How to pass the baton without dropping it.
The steady growth of your firm has brought you the experience of being the primary manager of too many client relationships and it is now time to hand off some of your clients to an underling-not just to unburden yourself and free up time for business strategizing and premium clients, but to develop your staff by giving them more responsibility. Easier said than done.
Says Michael Koenig, managing partner of FirsTrust LLC in Daytona Beach, Fla., "We've found that introducing a 'replacement' advisor is a sensitive process that must be slowly infused into the client relationship. Our past success with it can be largely attributed to our meeting face to face quarterly with every client, giving us repeated opportunities to phase in the new advisor."
Why the sensitivity? Because ours is a relationship business. Your first clients formed an allegiance to you, the sole practitioner, or "original CFP," within your firm. Then you hired other planners, and now you ask clients to trade that allegiance for a new relationship. For most clients, this is about as comfortable as wife swapping.
But it goes beyond mere discomfort for some. Inexplicably, these clients bonded with you from the moment of their initial call to the firm. They were referred by a friend or someone who knew you well enough to have instilled an almost premature feeling of deep trust in you. This prospect was just waiting to speak to you for the first time so he could confirm that trust. No wonder he is going to go to another advisor within your firm kicking and screaming; it was love at first sight when he met you.
And that is why you must carefully craft your strategy for reassigning clients. If you fail to take seriously this transition, you may alienate and lose some of the best ones. An effective strategy, says Koenig, "is to introduce 'additional' advisors, not 'replacements.' The first planner can strategically introduce other planners into the client relationship [before a transfer takes place], thus adding value to the overall relationship instead of deteriorating it."
Yes, this is a version of today's much-heralded advice: Build a team, institutionalize your firm, make the clients and the firm less dependent upon you, the owner. And no doubt that's good advice for the larger firm. It's just that one has to get from here to there first, and it is in the process of expansion that the growing pain of client transfers must be dealt with.

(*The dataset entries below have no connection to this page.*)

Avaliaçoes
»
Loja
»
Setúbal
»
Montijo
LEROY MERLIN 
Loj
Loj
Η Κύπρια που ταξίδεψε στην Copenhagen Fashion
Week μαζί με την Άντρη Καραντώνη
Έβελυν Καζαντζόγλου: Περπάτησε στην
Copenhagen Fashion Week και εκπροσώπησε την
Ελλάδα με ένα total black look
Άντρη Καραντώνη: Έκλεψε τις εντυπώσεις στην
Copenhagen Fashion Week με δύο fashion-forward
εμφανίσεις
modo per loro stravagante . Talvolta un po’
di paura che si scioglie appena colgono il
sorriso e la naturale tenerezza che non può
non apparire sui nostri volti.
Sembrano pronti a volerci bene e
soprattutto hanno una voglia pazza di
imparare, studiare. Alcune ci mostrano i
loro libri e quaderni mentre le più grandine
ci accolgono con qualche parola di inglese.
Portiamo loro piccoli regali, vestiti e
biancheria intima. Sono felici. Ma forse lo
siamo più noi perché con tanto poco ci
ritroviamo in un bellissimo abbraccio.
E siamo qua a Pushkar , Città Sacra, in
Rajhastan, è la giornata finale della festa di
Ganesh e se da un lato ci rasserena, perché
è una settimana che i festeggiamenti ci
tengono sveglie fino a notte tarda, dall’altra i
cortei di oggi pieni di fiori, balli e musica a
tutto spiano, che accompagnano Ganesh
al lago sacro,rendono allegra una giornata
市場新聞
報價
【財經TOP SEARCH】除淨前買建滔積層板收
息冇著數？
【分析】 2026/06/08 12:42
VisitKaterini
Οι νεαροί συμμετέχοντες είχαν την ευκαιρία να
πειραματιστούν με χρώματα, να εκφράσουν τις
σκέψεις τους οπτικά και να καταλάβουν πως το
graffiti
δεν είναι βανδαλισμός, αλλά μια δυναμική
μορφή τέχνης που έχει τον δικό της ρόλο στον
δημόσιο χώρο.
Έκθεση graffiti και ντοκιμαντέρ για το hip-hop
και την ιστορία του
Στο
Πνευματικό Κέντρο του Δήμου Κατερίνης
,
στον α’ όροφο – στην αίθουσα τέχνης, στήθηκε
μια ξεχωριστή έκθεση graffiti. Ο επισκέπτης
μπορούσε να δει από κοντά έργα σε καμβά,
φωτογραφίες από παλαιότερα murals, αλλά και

Some advisors "sneak up" on the client with such a gradual change the client hardly sees it coming. William "Ike" Eichenberger of Harbour Pointe Financial Advisors LLC in Mukilteo, Wash., says "I decided to slowly transfer some of my clients to my CFP-certificant assistant to avoid client objections and provide him additional training. I meet with clients annually, so this year my assistant attended these meetings as an observer offering occasional comments. Next year both of us will meet with these clients and my assistant will run the meeting. The following year my assistant will be on his own, although I'll be available if questions arise."
Is there a way to speed up Eichenberger's time schedule? Stefan Prvanov of Blankinship & Foster in Del Mar, Calif., thinks so. "We let the assistant follow up with any action items or questions ... any opportunity to contact the client. We want the client to know that the planner is thinking about him and his situation. I've learned that clients will go directly to the person who can answer their questions or provide them with guidance." Prvanov says some clients will not accept reassignment, and the chemistry may not work between the client and the replacement. But, he adds,. "If you are able to reassign 90% of the group you want to reassign, you did great. The other 10% can be transitioned later and over a longer period of time."
Another variation on Eichenberger's approach is to include the associate planner in client meetings from the very beginning. Bert Whitehead, owner of Cambridge Connection Inc. and founder of the Cambridge Advisor network of fee-only planners, both based in Franklin, Mich., involves his associates in meetings and not only expects to transition his clients to them, but to have his associates leave with his clients-for a fee, of course.
Initially, the associate joins the meeting to familiarize him or herself with the client, begin the bonding process and handle follow-up tasks for Whitehead. Which is all by design. "I raise clients' fees steeply every three years," says Whitehead. "Those who object to the increase can elect to keep their lower fee by transferring to the advisor who has been teaming with me. Clients with whom I don't work well are faced with the highest fee increases to encourage them to switch."
Since each associate is on contract with a buy-out option after five years, they wind up paying Whitehead for his "B-list" clients-the ones who are small and/or difficult. Says Whitehead of his combined reassignment/transition strategy, "I've sold 16 startup practices to associates over the past 20 years for over $1 million in aggregate. I sell off my practice as I go along, and the people I hire give me a check on their way out the door." And it is all done on a friendly basis.